(Try it): Please report how many lines of the listing hold the word "Liquidity". Add nothing to the number.

(The data):
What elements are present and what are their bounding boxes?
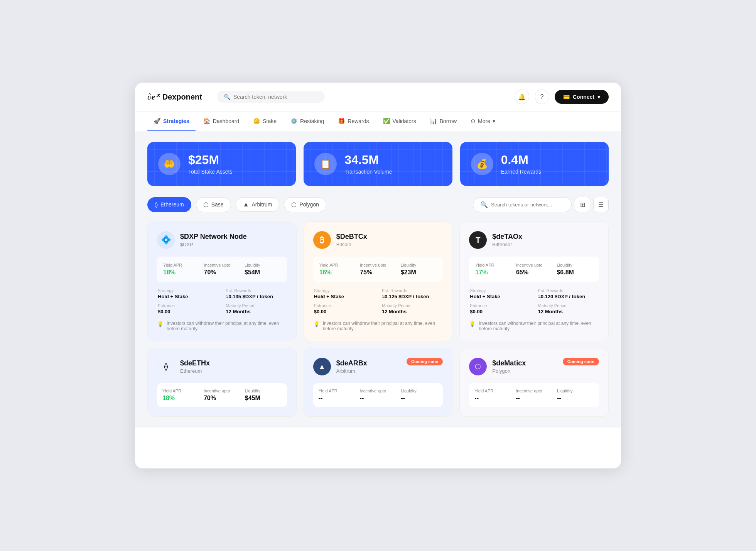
card-detaox[interactable]: Τ $deTAOx Bittensor Yield APR 17% Incent… xyxy=(459,221,609,341)
card-dematicx[interactable]: ⬡ $deMaticx Polygon Coming soon Yield AP… xyxy=(459,348,609,417)
header: ∂eˣ Dexponent 🔍 🔔 ? 💳 Connect ▾ xyxy=(135,83,621,112)
deethx-metrics: Yield APR 18% Incentive upto 70% Liquidi… xyxy=(157,383,287,407)
card-header-detaox: Τ $deTAOx Bittensor xyxy=(469,231,599,249)
logo-text: Dexponent xyxy=(162,93,202,101)
debtcx-title: $DeBTCx xyxy=(336,233,367,241)
dearbx-liquidity: Liquidity -- xyxy=(401,389,437,402)
detaox-strategy: Strategy Hold + Stake xyxy=(470,288,530,299)
deethx-title: $deETHx xyxy=(180,359,210,367)
main-content: 🤲 $25M Total Stake Assets 📋 34.5M Transa… xyxy=(135,131,621,428)
debtcx-est-rewards: Est. Rewards ≈0.125 $DXP / token xyxy=(382,288,442,299)
dearbx-title: $deARBx xyxy=(336,359,367,367)
dematicx-yield-apr: Yield APR -- xyxy=(474,389,511,402)
nav-item-rewards[interactable]: 🎁 Rewards xyxy=(332,112,375,131)
help-button[interactable]: ? xyxy=(535,90,549,104)
stat-icon-total-stake: 🤲 xyxy=(158,153,181,175)
card-debtcx[interactable]: ₿ $DeBTCx Bitcoin Yield APR 16% Incentiv… xyxy=(304,221,453,341)
chevron-down-icon: ▾ xyxy=(493,118,495,124)
nav-item-strategies[interactable]: 🚀 Strategies xyxy=(147,112,196,131)
stat-label-earned-rewards: Earned Rewards xyxy=(501,169,541,175)
list-view-button[interactable]: ☰ xyxy=(593,197,609,212)
stat-card-earned-rewards: 💰 0.4M Earned Rewards xyxy=(460,142,609,186)
deethx-yield-apr: Yield APR 18% xyxy=(162,389,199,402)
stat-icon-transaction-volume: 📋 xyxy=(314,153,337,175)
token-search-input[interactable] xyxy=(491,202,564,208)
stat-card-total-stake: 🤲 $25M Total Stake Assets xyxy=(147,142,296,186)
nav-item-borrow[interactable]: 📊 Borrow xyxy=(424,112,463,131)
arbitrum-icon: ▲ xyxy=(243,201,249,208)
debtcx-entrance: Entrance $0.00 xyxy=(314,303,374,314)
dematicx-title: $deMaticx xyxy=(492,359,526,367)
filter-base[interactable]: ⬡ Base xyxy=(196,197,231,212)
dxp-entrance: Entrance $0.00 xyxy=(158,303,218,314)
dxp-yield-apr: Yield APR 18% xyxy=(163,263,199,276)
dearbx-yield-apr: Yield APR -- xyxy=(319,389,355,402)
detaox-metrics: Yield APR 17% Incentive upto 65% Liquidi… xyxy=(469,257,599,282)
nav-item-more[interactable]: ⊙ More ▾ xyxy=(464,112,501,131)
deethx-incentive: Incentive upto 70% xyxy=(204,389,240,402)
dashboard-icon: 🏠 xyxy=(203,118,211,125)
base-icon: ⬡ xyxy=(203,201,209,208)
debtcx-note: 💡 Investors can withdraw their principal… xyxy=(313,321,443,331)
card-deethx[interactable]: ⟠ $deETHx Ethereum Yield APR 18% Incenti… xyxy=(147,348,297,417)
more-icon: ⊙ xyxy=(471,118,476,125)
nav-item-restaking[interactable]: ⚙️ Restaking xyxy=(284,112,330,131)
filter-polygon[interactable]: ⬡ Polygon xyxy=(284,197,326,212)
notification-button[interactable]: 🔔 xyxy=(515,90,529,104)
header-right: 🔔 ? 💳 Connect ▾ xyxy=(515,90,609,104)
debtcx-subtitle: Bitcoin xyxy=(336,242,367,247)
nav-item-stake[interactable]: 🪙 Stake xyxy=(247,112,283,131)
matic-icon: ⬡ xyxy=(469,358,487,375)
card-header-dxp: 💠 $DXP Network Node $DXP xyxy=(157,231,287,249)
detaox-note: 💡 Investors can withdraw their principal… xyxy=(469,321,599,331)
card-header-deethx: ⟠ $deETHx Ethereum xyxy=(157,358,287,375)
card-header-debtcx: ₿ $DeBTCx Bitcoin xyxy=(313,231,443,249)
bulb-icon: 💡 xyxy=(469,321,476,327)
detaox-details: Strategy Hold + Stake Est. Rewards ≈0.12… xyxy=(469,288,599,314)
card-header-dearbx: ▲ $deARBx Arbitrum Coming soon xyxy=(313,358,443,375)
card-dearbx[interactable]: ▲ $deARBx Arbitrum Coming soon Yield APR… xyxy=(304,348,453,417)
coming-soon-badge-dearbx: Coming soon xyxy=(407,358,443,365)
detaox-title: $deTAOx xyxy=(492,233,522,241)
detaox-incentive: Incentive upto 65% xyxy=(516,263,552,276)
dxp-note: 💡 Investors can withdraw their principal… xyxy=(157,321,287,331)
detaox-yield-apr: Yield APR 17% xyxy=(475,263,511,276)
dematicx-subtitle: Polygon xyxy=(492,368,526,374)
dxp-incentive: Incentive upto 70% xyxy=(204,263,240,276)
dxp-title: $DXP Network Node xyxy=(180,233,247,241)
filter-ethereum[interactable]: ⟠ Ethereum xyxy=(147,197,191,212)
dxp-metrics: Yield APR 18% Incentive upto 70% Liquidi… xyxy=(157,257,287,282)
nav-item-validators[interactable]: ✅ Validators xyxy=(377,112,422,131)
global-search-input[interactable] xyxy=(233,94,318,100)
nav-item-dashboard[interactable]: 🏠 Dashboard xyxy=(197,112,246,131)
stats-row: 🤲 $25M Total Stake Assets 📋 34.5M Transa… xyxy=(147,142,609,186)
help-icon: ? xyxy=(540,93,544,100)
dxp-icon: 💠 xyxy=(157,231,175,249)
filter-arbitrum[interactable]: ▲ Arbitrum xyxy=(236,197,280,212)
borrow-icon: 📊 xyxy=(430,118,437,125)
search-icon: 🔍 xyxy=(480,201,488,208)
stat-value-total-stake: $25M xyxy=(188,153,232,167)
deethx-subtitle: Ethereum xyxy=(180,368,210,374)
dxp-maturity: Maturity Period 12 Months xyxy=(226,303,286,314)
stat-info-transaction-volume: 34.5M Transaction Volume xyxy=(344,153,392,174)
eth-icon: ⟠ xyxy=(157,358,175,375)
debtcx-yield-apr: Yield APR 16% xyxy=(319,263,356,276)
debtcx-details: Strategy Hold + Stake Est. Rewards ≈0.12… xyxy=(313,288,443,314)
grid-view-button[interactable]: ⊞ xyxy=(575,197,590,212)
filter-row: ⟠ Ethereum ⬡ Base ▲ Arbitrum ⬡ Polygon 🔍 xyxy=(147,197,609,212)
dearbx-incentive: Incentive upto -- xyxy=(360,389,397,402)
grid-icon: ⊞ xyxy=(580,201,585,208)
stat-icon-earned-rewards: 💰 xyxy=(471,153,493,175)
global-search-bar[interactable]: 🔍 xyxy=(217,91,325,103)
restaking-icon: ⚙️ xyxy=(290,118,298,125)
dematicx-liquidity: Liquidity -- xyxy=(557,389,594,402)
card-dxp[interactable]: 💠 $DXP Network Node $DXP Yield APR 18% I… xyxy=(147,221,297,341)
connect-button[interactable]: 💳 Connect ▾ xyxy=(555,90,609,104)
detaox-maturity: Maturity Period 12 Months xyxy=(538,303,598,314)
btc-icon: ₿ xyxy=(313,231,331,249)
dematicx-metrics: Yield APR -- Incentive upto -- Liquidity… xyxy=(469,383,599,407)
arb-icon: ▲ xyxy=(313,358,331,375)
card-header-dematicx: ⬡ $deMaticx Polygon Coming soon xyxy=(469,358,599,375)
token-search-bar[interactable]: 🔍 xyxy=(473,197,572,212)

(Task result): 3